• _Work instructions_: In the material below, identify each line bearing the word "Group". Reproduce those lines.

Records shown below:

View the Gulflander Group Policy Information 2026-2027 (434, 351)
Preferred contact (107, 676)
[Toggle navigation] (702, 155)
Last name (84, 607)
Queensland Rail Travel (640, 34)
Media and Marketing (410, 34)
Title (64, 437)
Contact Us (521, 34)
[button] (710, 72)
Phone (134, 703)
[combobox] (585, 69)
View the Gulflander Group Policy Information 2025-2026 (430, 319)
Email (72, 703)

End of Records shown.

• _Written answer_:
View the Gulflander Group Policy Information 2026-2027 (434, 351)
View the Gulflander Group Policy Information 2025-2026 (430, 319)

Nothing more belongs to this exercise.